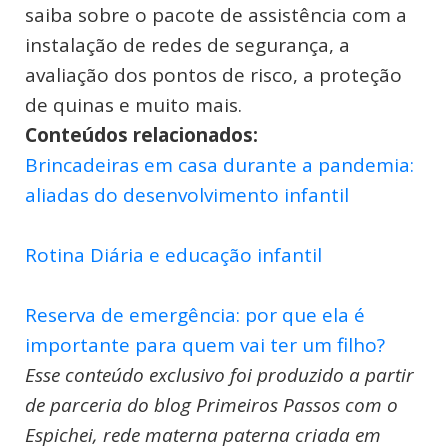
saiba sobre o pacote de assistência com a
instalação de redes de segurança, a
avaliação dos pontos de risco, a proteção
de quinas e muito mais.
Conteúdos relacionados:
Brincadeiras em casa durante a pandemia:
aliadas do desenvolvimento infantil
Rotina Diária e educação infantil
Reserva de emergência: por que ela é
importante para quem vai ter um filho?
Esse conteúdo exclusivo foi produzido a partir
de parceria do blog Primeiros Passos com o
Espichei, rede materna paterna criada em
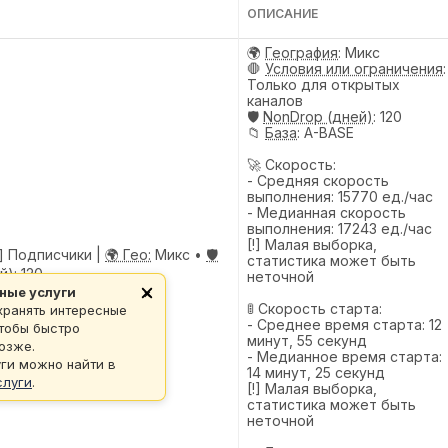
ОПИСАНИЕ
🌍
География
: Микс
🛑
Условия или ограничения
:
Только для открытых
каналов
🛡️
NonDrop (дней)
: 120
📁
База
: A-BASE
🚀 Скорость:
- Средняя скорость
выполнения: 15770 ед./час
- Медианная скорость
выполнения: 17243 ед./час
[!] Малая выборка,
] Подписчики |
🌍 Гео:
Микс •
🛡️
статистика может быть
й):
120
неточной
ные услуги
×
🚦 Скорость старта:
хранять интересные
- Среднее время старта: 12
чтобы быстро
минут, 55 секунд
озже.
- Медианное время старта:
ги можно найти в
14 минут, 25 секунд
слуги
.
[!] Малая выборка,
статистика может быть
неточной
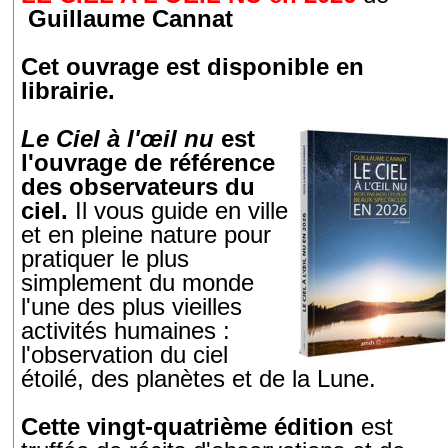
Guillaume Cannat
Cet ouvrage est disponible en
librairie.
Le Ciel à l'œil nu
est
l'ouvrage de référence
des observateurs du
ciel.
Il vous guide en ville
et en pleine nature pour
pratiquer le plus
simplement du monde
l'une des plus vieilles
activités humaines :
l'observation du ciel
étoilé, des planètes et de la Lune.
Cette vingt-quatrième édition
est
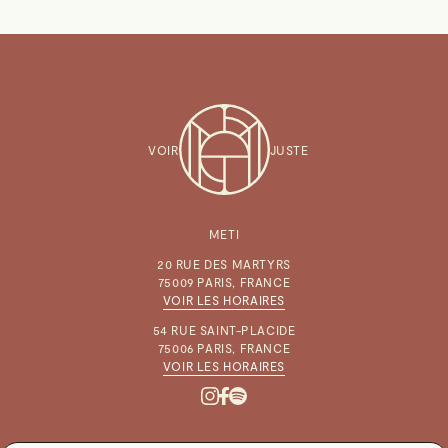
VOIR
JUSTE
METI
20 RUE DES MARTYRS
75009 PARIS, FRANCE
VOIR LES HORAIRES
54 RUE SAINT-PLACIDE
75006 PARIS, FRANCE
VOIR LES HORAIRES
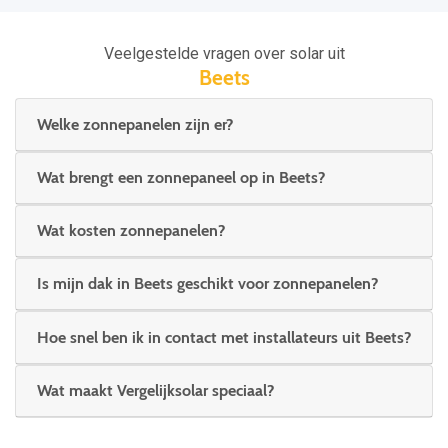
Veelgestelde vragen over solar uit
Beets
Welke zonnepanelen zijn er?
Wat brengt een zonnepaneel op in Beets?
Wat kosten zonnepanelen?
Is mijn dak in Beets geschikt voor zonnepanelen?
Hoe snel ben ik in contact met installateurs uit Beets?
Wat maakt Vergelijksolar speciaal?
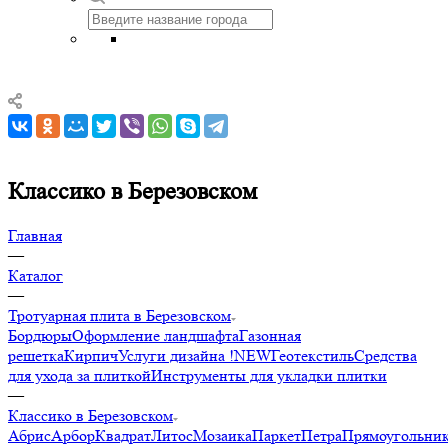
Классико в Березовском
Главная
—
Каталог
—
Тротуарная плита в Березовском
Бордюры
Оформление ландшафта
Газонная
решетка
Кирпич
Услуги дизайна !NEW
Геотекстиль
Средства
для ухода за плиткой
Инструменты для укладки плитки
—
Классико в Березовском
Абрис
Арбор
Квадрат
Литос
Мозаика
Паркет
Петра
Прямоугольни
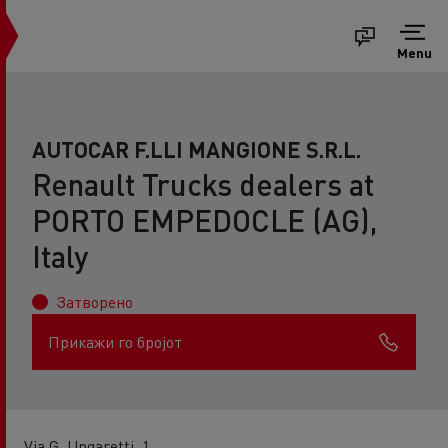
Menu
AUTOCAR F.LLI MANGIONE S.R.L.
Renault Trucks dealers at
PORTO EMPEDOCLE (AG),
Italy
Затворено
Прикажи го бројот
Via G. Ungaretti, 1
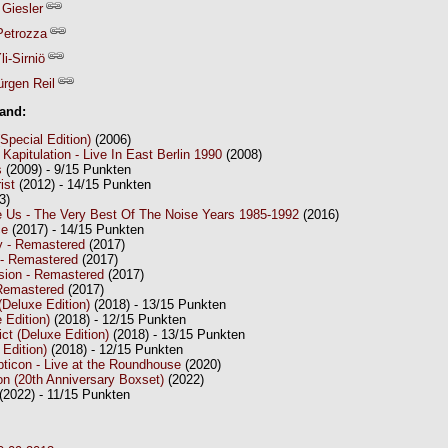
 Giesler
Petrozza
i-Sirniö
ürgen Reil
Band:
pecial Edition)
(2006)
Kapitulation - Live In East Berlin 1990
(2008)
s
(2009) - 9/15 Punkten
ist
(2012) - 14/15 Punkten
3)
 Us - The Very Best Of The Noise Years 1985-1992
(2016)
ce
(2017) - 14/15 Punkten
ty - Remastered
(2017)
l - Remastered
(2017)
sion - Remastered
(2017)
 Remastered
(2017)
Deluxe Edition)
(2018) - 13/15 Punkten
 Edition)
(2018) - 12/15 Punkten
ct (Deluxe Edition)
(2018) - 13/15 Punkten
Edition)
(2018) - 12/15 Punkten
ticon - Live at the Roundhouse
(2020)
on (20th Anniversary Boxset)
(2022)
(2022) - 11/15 Punkten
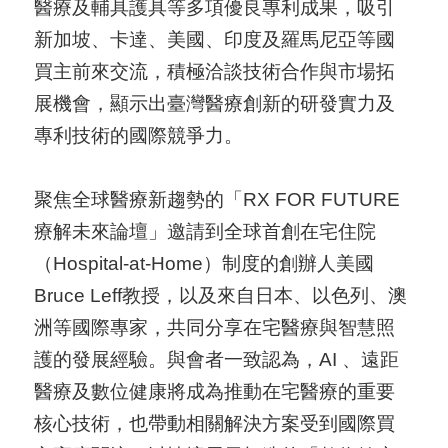
導
醫療及輔具護具等多項優良專利成果，吸引
覽
新加坡、卡達、美國、印度及羅馬尼亞等國
買主前來交流，積極洽談技術合作與市場拓
E
展機會，顯示出臺灣醫療創新的研發實力及
N
專利技術的國際競爭力。
聚焦全球醫療新趨勢的「RX FOR FUTURE
療解未來論壇」邀請到全球首創在宅住院
（Hospital-at-Home）制度的創辦人美國
Bruce Leff教授，以及來自日本、以色列、澳
洲等國際專家，共同分享在宅醫療與智慧照
護的發展經驗。與會者一致認為，AI 、遠距
醫療及數位健康將成為推動在宅醫療的重要
核心技術，也帶動相關解決方案受到國際買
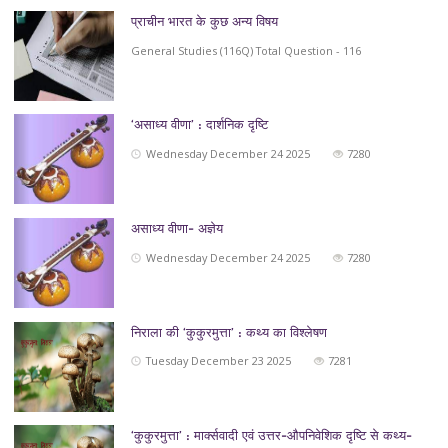
प्राचीन भारत के कुछ अन्य विषय
General Studies (116Q) Total Question - 116
‘असाध्य वीणा’ : दार्शनिक दृष्टि
Wednesday December 24 2025
7280
असाध्य वीणा- अज्ञेय
Wednesday December 24 2025
7280
निराला की ‘कुकुरमुत्ता’ : कथ्य का विश्लेषण
Tuesday December 23 2025
7281
‘कुकुरमुत्ता’ : मार्क्सवादी एवं उत्तर-औपनिवेशिक दृष्टि से कथ्य-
--------------------------------------------------
■ What you have to do ■
Every line in the data that holds the string "Live" should be returned.

■ Result ■
Kapitulation - Live In East Berlin 1990
ticon - Live at the Roundhouse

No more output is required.